KCsmart (version 2.30.0)

findSigLevelTrad: Find significance level

Description

Method to find the cutoff at which gains and losses are considered significant using permutations

Usage

findSigLevelTrad(data, observedSpm, n = 1, p = 0.05, maxmem = 1000)

Arguments

data
aCGH data in the same format as used for 'calcSpm'
observedSpm
A sample point matrix as produced by 'calcSpm'
n
Number of permutations
p
Alpha level for significance
maxmem
This parameter controls memory usage, set to lower value to lower memory consumption

Value

A list with the cutoffs corresponding to the given alpha level
pos
The cutoff for the gains
neg
The cutoff for the losses'

Details

The number of permutations needed for reliable results depends on the data and can not be determined beforehand.

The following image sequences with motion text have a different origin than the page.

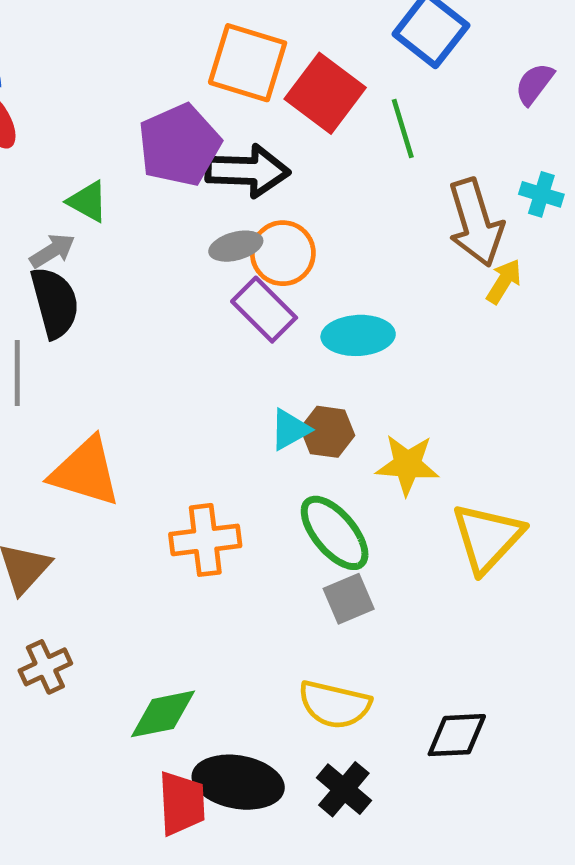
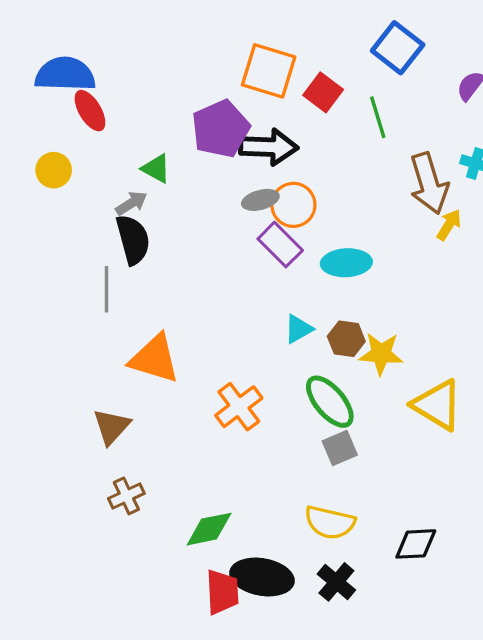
red square: (325, 93) -> (323, 92), size x0.7
brown hexagon: (327, 432) -> (346, 339), moved
yellow triangle: (487, 538) -> (437, 405), turned -42
orange cross: (205, 540) -> (239, 407), turned -30

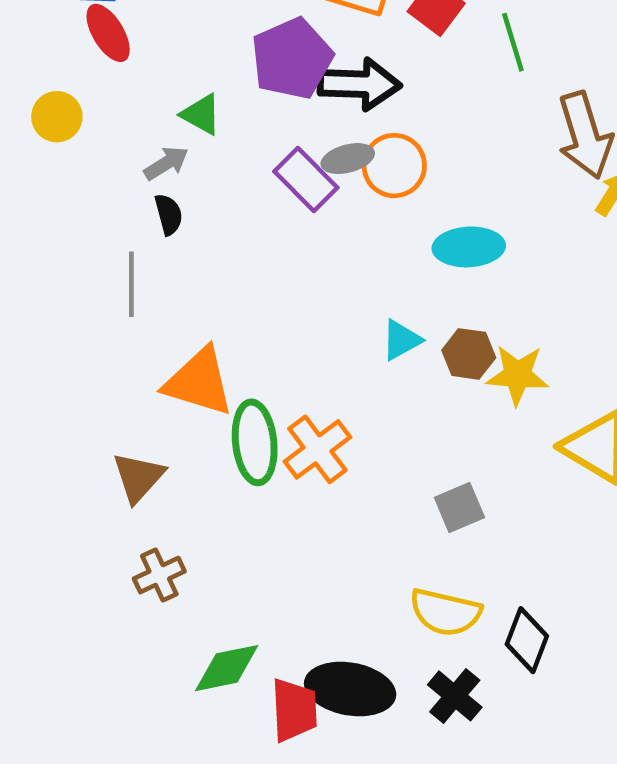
black semicircle: (133, 240) -> (169, 214), size x0.6
purple rectangle: (280, 245) -> (306, 180), moved
green ellipse: (330, 402) -> (255, 442), moved, turned 34
green diamond: (209, 529) -> (227, 668), moved
black diamond: (416, 544) -> (527, 640), moved, turned -66

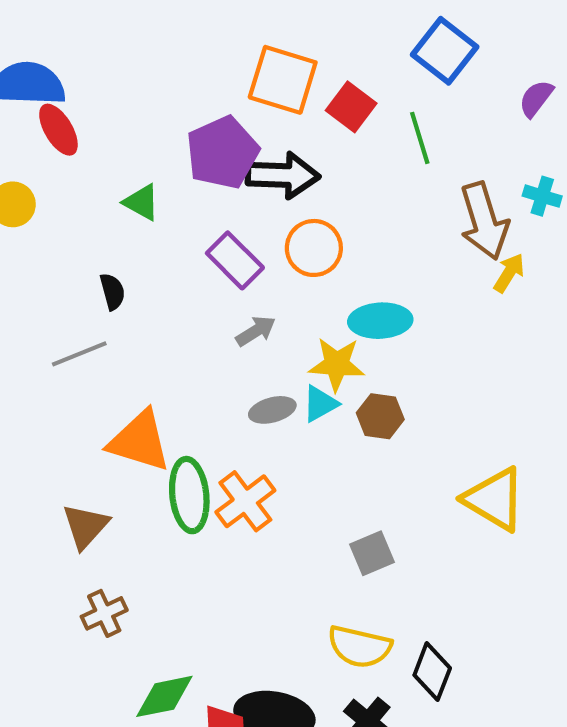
gray ellipse: (348, 159) -> (272, 410), moved
gray arrow: (166, 163) -> (256, 331), moved
gray line: (131, 284) -> (79, 354), turned 68
yellow star: (518, 375) -> (337, 364), moved

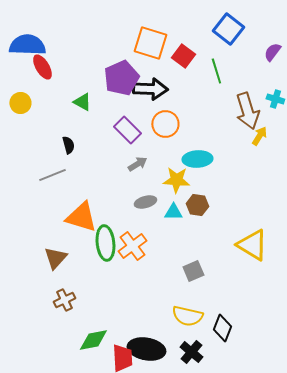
cyan triangle: (320, 404) -> (173, 212), moved, turned 30

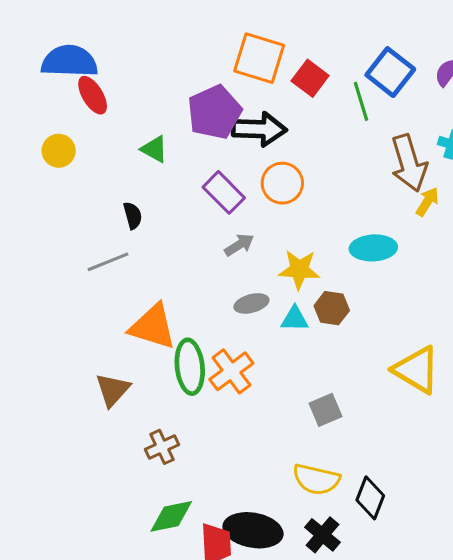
blue square: (228, 29) -> (390, 72), moved
cyan ellipse: (197, 159) -> (373, 248), moved
brown cross: (64, 300) -> (162, 447), moved

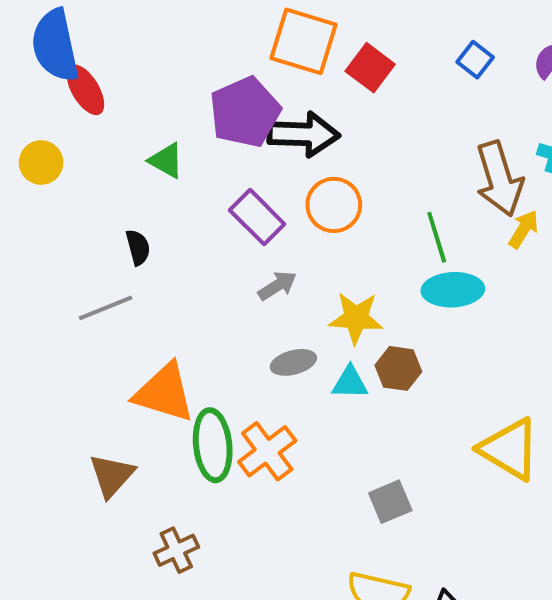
blue semicircle: (69, 61) -> (55, 45), turned -104
blue square: (390, 72) -> (475, 60), size x0.6
green line: (361, 101) -> (437, 237), moved

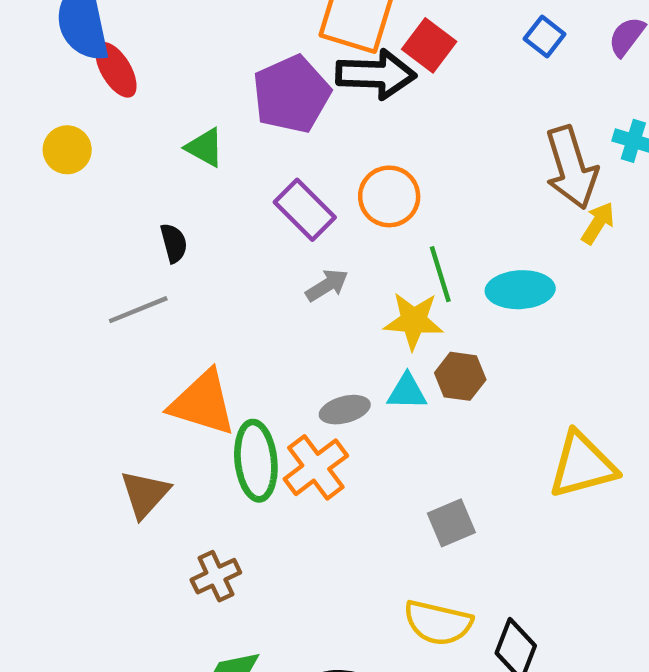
black arrow: (303, 134) -> (376, 74), moved
green line: (437, 237) -> (440, 274), moved
gray ellipse: (293, 362) -> (345, 410), moved
yellow triangle: (509, 449) -> (582, 465), turned -46

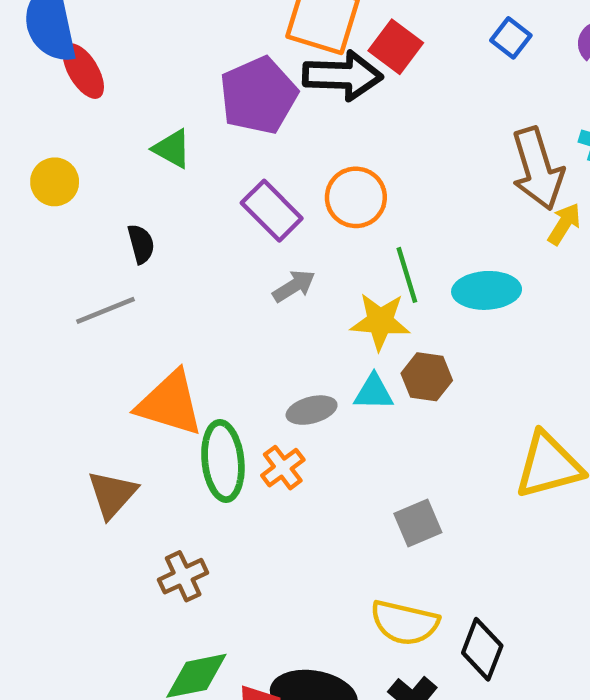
yellow circle: (67, 150) -> (55, 182), moved
orange cross: (316, 467) -> (283, 468), size x0.7

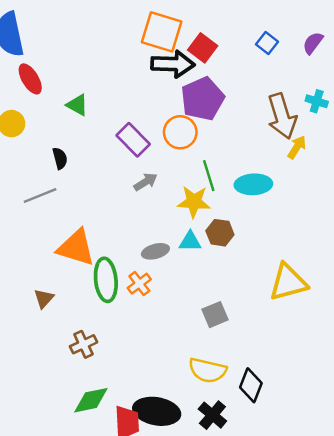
red ellipse: (83, 71) -> (30, 79), moved
purple pentagon: (258, 95) -> (203, 99), moved
brown triangle: (112, 494) -> (44, 298), size x0.7

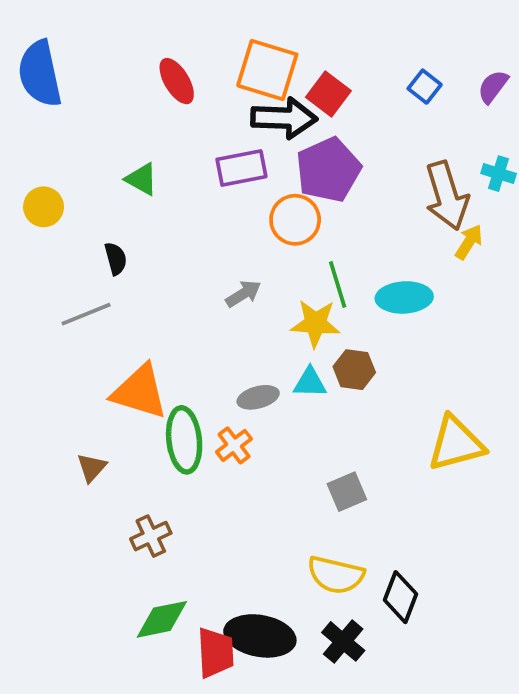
red ellipse: (30, 79) -> (177, 81), moved
purple rectangle: (133, 140) -> (241, 168), moved, turned -56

As a general rule-of-thumb around 100 permutations should be used for 'quick checks' and around 2000 permutations for more rigorous testing. p is the uncorrected alpha level, the method corrects for multiple testing internally using simple Bonferroni correction. See the referenced publication for more details.

See Also

plotScaleSpace

Examples

Run this code
data(hsSampleData)
data(hsMirrorLocs)

spm1mb <- calcSpm(hsSampleData, hsMirrorLocs)

sigLevel1mb <- findSigLevelTrad(hsSampleData, spm1mb, n=3)

plot(spm1mb, sigLevels=sigLevel1mb)
plotScaleSpace(list(spm1mb), list(sigLevel1mb), type='g')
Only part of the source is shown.